Mucho menos accesible es el Yebel ed Deir, la colina del Monasterio, uno de los enclaves más sorprendentes de Petra. Decidimos subir en burro la escarpada senda, con más de 800 peldaños, que nos separa de la cima. Allí se alza El Monasterio y el espolón rocoso en el que ha sido tallado. Su magnífica fachada alcanza una altura de 40 metros y es imitación evidente del estilo y la estructura de El Tesoro. Ocho columnas de capiteles jónicos enmarcan la puerta central Como todos los monumentos rupestres de Petra, la fachada de El Monasterio se construyó excavando la roca de arriba abajo. El monumento se remonta al reinado de Rabel II, el último rey nabateo. Fue utilizado de iglesia en el breve periodo cristiano de Petra, como atestiguan las cruces talladas en los muros.
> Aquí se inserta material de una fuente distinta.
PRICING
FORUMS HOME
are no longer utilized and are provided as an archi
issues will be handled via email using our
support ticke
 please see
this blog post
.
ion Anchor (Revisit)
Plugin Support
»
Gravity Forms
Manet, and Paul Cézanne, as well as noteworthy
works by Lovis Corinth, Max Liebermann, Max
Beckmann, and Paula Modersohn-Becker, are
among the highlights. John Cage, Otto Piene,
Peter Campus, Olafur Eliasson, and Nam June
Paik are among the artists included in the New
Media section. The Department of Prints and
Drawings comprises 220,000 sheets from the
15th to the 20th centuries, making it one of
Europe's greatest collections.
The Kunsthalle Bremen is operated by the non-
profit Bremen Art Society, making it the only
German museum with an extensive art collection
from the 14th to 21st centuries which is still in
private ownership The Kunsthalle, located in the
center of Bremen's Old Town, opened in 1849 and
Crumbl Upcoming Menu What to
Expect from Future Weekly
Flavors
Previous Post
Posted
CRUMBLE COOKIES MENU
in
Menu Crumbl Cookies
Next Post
La caminata en burro ha sido agotadora, pero ha merecido la pena. Desde la cumbre se abren unas imponentes vistas al Wadi Araba, el valle que se extiende desde el mar Muerto hasta Aqaba, el extremo sur de Jordania. Es el lugar perfecto para relajarse y tomar notas en el cuaderno de viaje. Petra transmite a quien pone los pies en ella una inmensa sensación de irrealidad. Su emplazamiento también añade magia al lugar. Es eterna, hermosa, silenciosa y solitaria. Un espectáculo para los sentidos. Petra huele a piedra. Nuestra retina se ha deleitado con la amalgama de colores terracotas de las rocas, que cambian dependiendo de la luz del día. Hemos visto tumbas, templos y palacios primorosamente tallados en roca viva, donde la obra del hombre rivaliza con la de la Naturaleza. Oímos el eco dejado por el trajín de los camellos en el siq, que parece revivir el pasado y transportarnos a la época de esplendor de la ciudad, cuando las ricas caravanas de mercaderes entraban en ella. Pudimos saborear un té en una jaima frente al Tesoro, la terraza con mejores vistas del mundo. Y sentir en nuestra piel la finísima arena rosa y roja omnipresente en la ciudad, fruto de siglos de erosión.
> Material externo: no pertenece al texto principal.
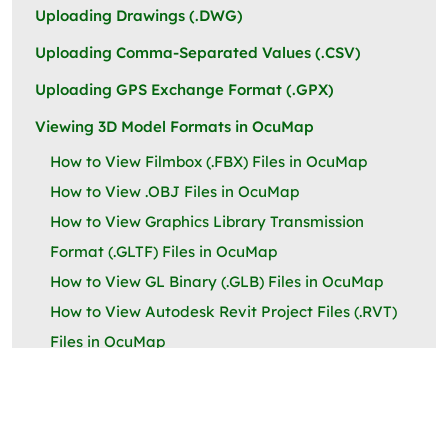
Uploading Drawings (.DWG)
Uploading Comma-Separated Values (.CSV)
Uploading GPS Exchange Format (.GPX)
Viewing 3D Model Formats in OcuMap
How to View Filmbox (.FBX) Files in OcuMap
How to View .OBJ Files in OcuMap
How to View Graphics Library Transmission
Format (.GLTF) Files in OcuMap
How to View GL Binary (.GLB) Files in OcuMap
How to View Autodesk Revit Project Files (.RVT)
Files in OcuMap
Linking an Externally Hosted URL to OcuMap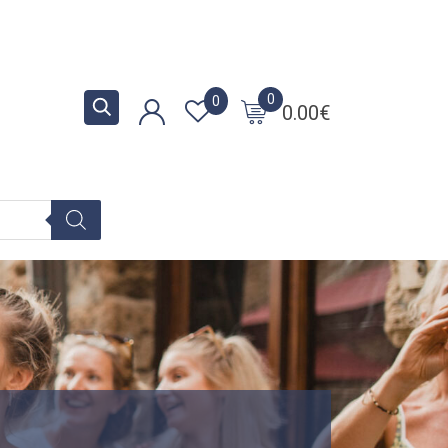
0
0
0.00
€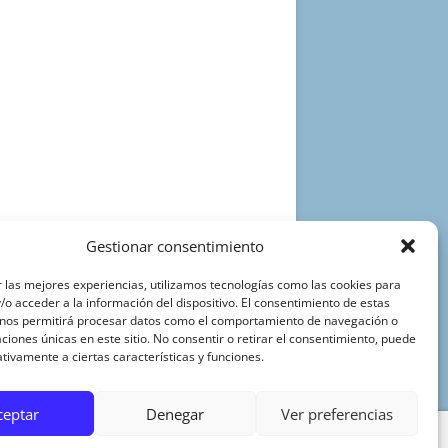
Gestionar consentimiento
 las mejores experiencias, utilizamos tecnologías como las cookies para
o acceder a la información del dispositivo. El consentimiento de estas
 nos permitirá procesar datos como el comportamiento de navegación o
caciones únicas en este sitio. No consentir o retirar el consentimiento, puede
tivamente a ciertas características y funciones.
ceptar
Denegar
Ver preferencias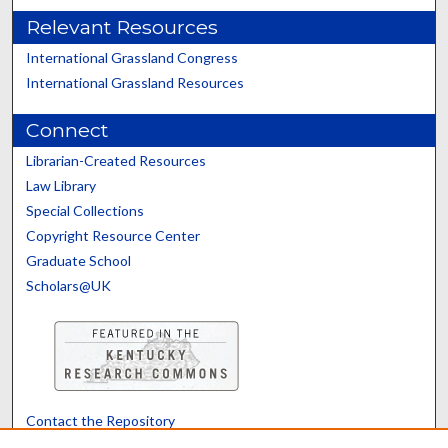
Relevant Resources
International Grassland Congress
International Grassland Resources
Connect
Librarian-Created Resources
Law Library
Special Collections
Copyright Resource Center
Graduate School
Scholars@UK
Contact the Repository
We’d like your feedback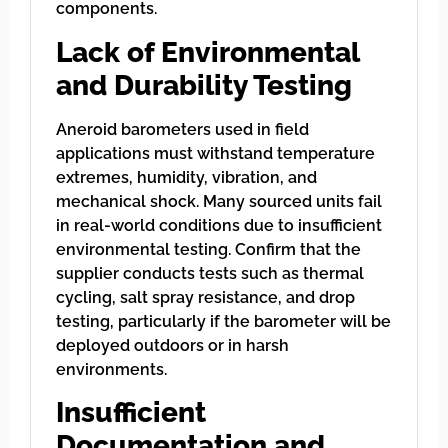
components.
Lack of Environmental
and Durability Testing
Aneroid barometers used in field
applications must withstand temperature
extremes, humidity, vibration, and
mechanical shock. Many sourced units fail
in real-world conditions due to insufficient
environmental testing. Confirm that the
supplier conducts tests such as thermal
cycling, salt spray resistance, and drop
testing, particularly if the barometer will be
deployed outdoors or in harsh
environments.
Insufficient
Documentation and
Los arqueólogos todavía no han descubierto toda la riqueza monumental que encierra Petra. Aseguran que sólo se ha encontrado alrededor de un tercio de lo que un día fue la ciudad más rica de Arabia. Una gran parte del centro urbano aún continúa oculto bajo las arenas del desierto. El Gran Templo se encuentra en proceso de excavación y restauración. La calzada original recientemente desenterrada a los pies de El Tesoro ha puesto al descubrimiento lo que parece ser otro templo subterráneo. Otras excavaciones han sacado a la luz grabados rupestres de animales salvajes y domésticos, escenas de caza y de guerra, una cerámica delicada, así como un gran número de esculturas nabateas de una gran belleza.
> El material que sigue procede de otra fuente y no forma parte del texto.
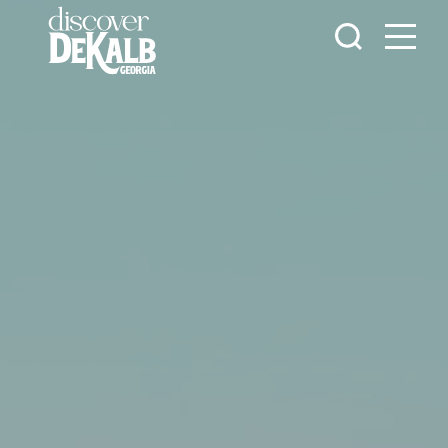
Skip to content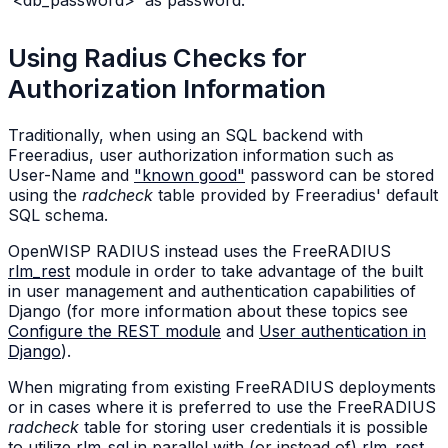
Using Radius Checks for
Authorization Information
Traditionally, when using an SQL backend with
Freeradius, user authorization information such as
User-Name and
"known good"
password can be stored
using the
radcheck
table provided by Freeradius' default
SQL schema.
OpenWISP RADIUS instead uses the FreeRADIUS
rlm_rest
module in order to take advantage of the built
in user management and authentication capabilities of
Django (for more information about these topics see
Configure the REST module
and
User authentication in
Django
).
When migrating from existing FreeRADIUS deployments
or in cases where it is preferred to use the FreeRADIUS
radcheck
table for storing user credentials it is possible
to utilize
rlm_sql
in parallel with (or instead of)
rlm_rest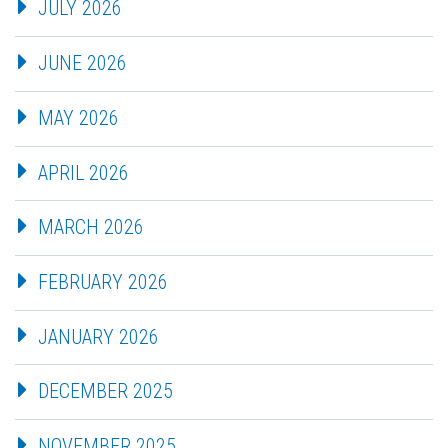
JULY 2026
JUNE 2026
MAY 2026
APRIL 2026
MARCH 2026
FEBRUARY 2026
JANUARY 2026
DECEMBER 2025
NOVEMBER 2025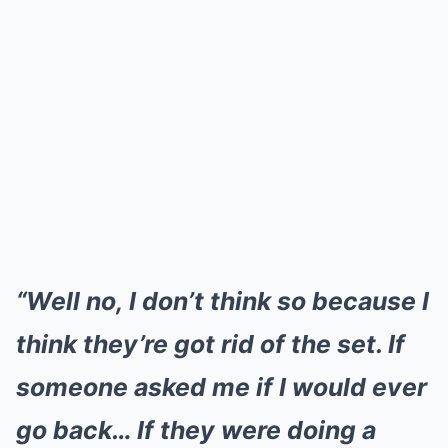
“Well no, I don’t think so because I
think they’re got rid of the set. If
someone asked me if I would ever
go back… If they were doing a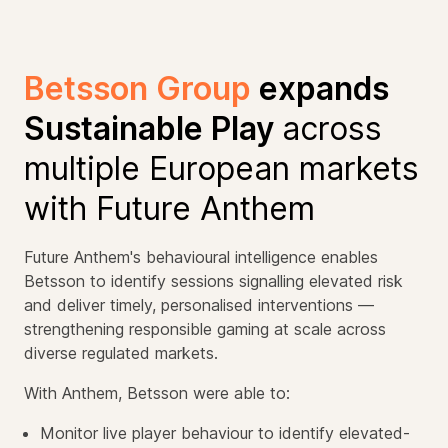
Betsson Group
expands
Sustainable Play
across
multiple European markets
with Future Anthem
Future Anthem's behavioural intelligence enables
Betsson to identify sessions signalling elevated risk
and deliver timely, personalised interventions —
strengthening responsible gaming at scale across
diverse regulated markets.
With Anthem, Betsson were able to:
Monitor live player behaviour to identify elevated-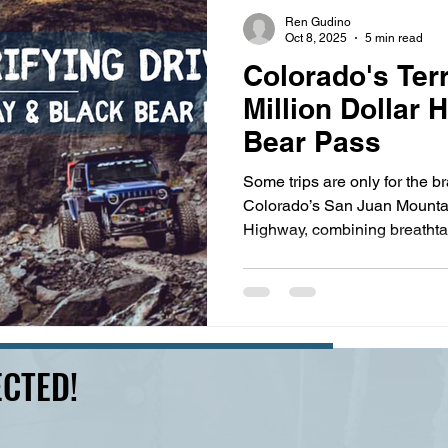
s
highway history
travel history
Modern Marvel
Ren Gudino
Oct 8, 2025
5 min read
Colorado's Terr
Million Dollar
Bear Pass
Some trips are only for the 
Colorado’s San Juan Mountain
Highway, combining breathta
eerie ghost towns, experience
narrowing roads, and no guar
between Silverton and Ouray 
Pass is legendary for anxiet
12,840-foot elevation. This 
CTED!
backdrops for a number of ico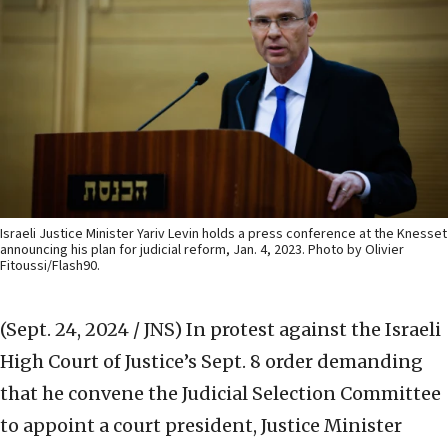
Israeli Justice Minister Yariv Levin holds a press conference at the Knesset
announcing his plan for judicial reform, Jan. 4, 2023. Photo by Olivier
Fitoussi/Flash90.
(Sept. 24, 2024 / JNS)
In protest against the Israeli
High Court of Justice’s Sept. 8 order demanding
that he convene the Judicial Selection Committee
to appoint a court president, Justice Minister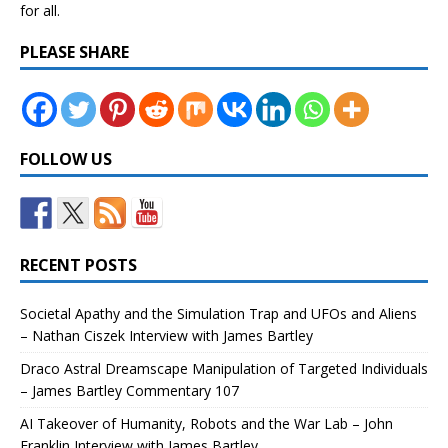
for all.
PLEASE SHARE
FOLLOW US
RECENT POSTS
Societal Apathy and the Simulation Trap and UFOs and Aliens
– Nathan Ciszek Interview with James Bartley
Draco Astral Dreamscape Manipulation of Targeted Individuals
– James Bartley Commentary 107
AI Takeover of Humanity, Robots and the War Lab – John
Franklin Interview with James Bartley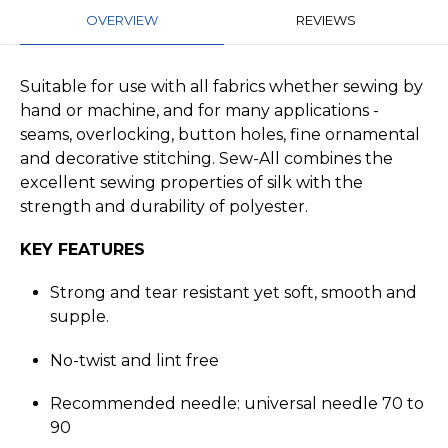
OVERVIEW
REVIEWS
Suitable for use with all fabrics whether sewing by
hand or machine, and for many applications -
seams, overlocking, button holes, fine ornamental
and decorative stitching. Sew-All combines the
excellent sewing properties of silk with the
strength and durability of polyester.
KEY FEATURES
Strong and tear resistant yet soft, smooth and
supple.
No-twist and lint free
Recommended needle: universal needle 70 to
90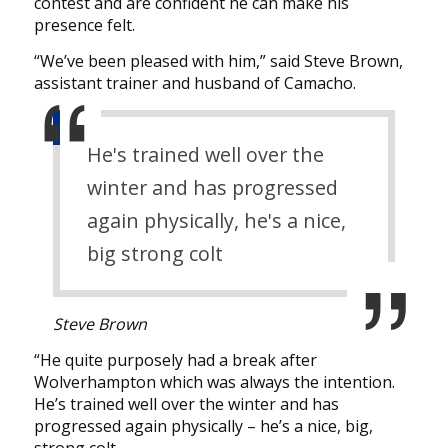
contest and are confident he can make his
presence felt.
“We’ve been pleased with him,” said Steve Brown,
assistant trainer and husband of Camacho.
He's trained well over the
winter and has progressed
again physically, he's a nice,
big strong colt
Steve Brown
“He quite purposely had a break after
Wolverhampton which was always the intention.
He’s trained well over the winter and has
progressed again physically – he’s a nice, big,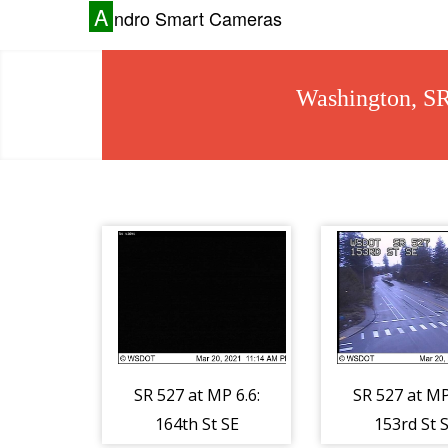
A
ndro Smart Cameras
Washington, S
SR 527 at MP 6.6:
SR 527 at MP
164th St SE
153rd St 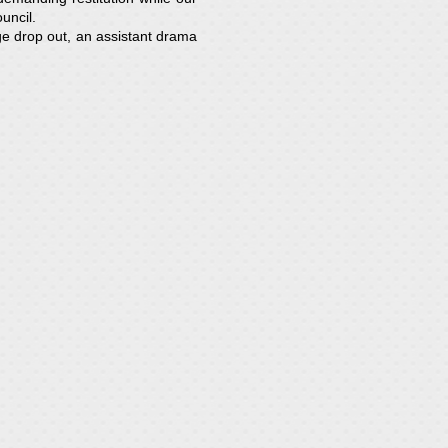
uncil.
ge drop out, an assistant drama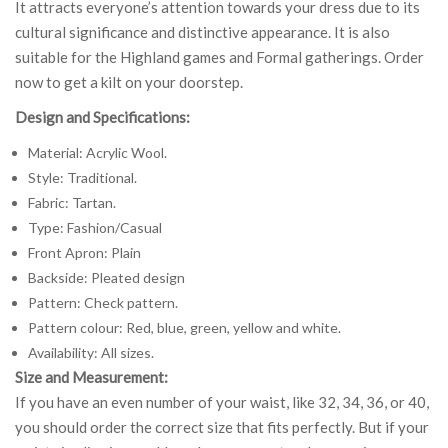
It attracts everyone’s attention towards your dress due to its
cultural significance and distinctive appearance. It is also
suitable for the Highland games and Formal gatherings. Order
now to get a kilt on your doorstep.
Design and Specifications:
Material: Acrylic Wool.
Style: Traditional.
Fabric: Tartan.
Type: Fashion/Casual
Front Apron: Plain
Backside: Pleated design
Pattern: Check pattern.
Pattern colour: Red, blue, green, yellow and white.
Availability: All sizes.
Size and Measurement:
If you have an even number of your waist, like 32, 34, 36, or 40,
you should order the correct size that fits perfectly. But if your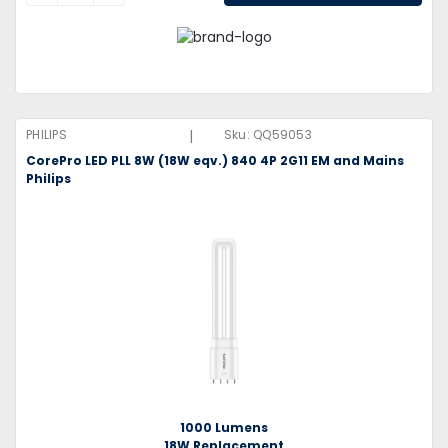
|
PHILIPS
Sku:
QQ59053
CorePro LED PLL 8W (18W eqv.) 840 4P 2G11 EM and Mains
Philips
1000 Lumens
18W Replacement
En los siglos inmediatamente anteriores y posteriores al nacimiento de Cristo, los nabateos vivieron el periodo de máximo esplendor. En varias ocasiones los romanos intentaron, sin fortuna, conquistar Petra. El emperador Trajano lo consiguió finalmente
en el 106 d.C. A partir de entonces, la dinastía nabatea se fue extinguiendo progresivamente, pero la población coexistió con los romanos durante más de un siglo. Cuando Petra pasó a formar parte del Imperio cristiano bizantino en el siglo IV, la Tumba de la Urna fue convertida en iglesia. Pero con el establecimiento de la era musulmana en el siglo VII, comenzó a ignorarse el destino de la ciudad. Serían el declive y la destrucción lo que hundiría a Petra durante doce siglos en el olvido. Durante todo ese tiempo permaneció ignorada por los occidentales y sólo acudían a visitarla los beduinos, los únicos que conocían su emplazamiento exacto en medio del desierto.
Petra era sólo una ciudad fantasma en el siglo XIX cuando un intrépido aventurero consiguió adentrarse en ese lugar misterioso y revelar al mundo las maravillas del último refugio del reino nabateo. Nacía así el mito de Petra y de lo que todavía queda por descubrir.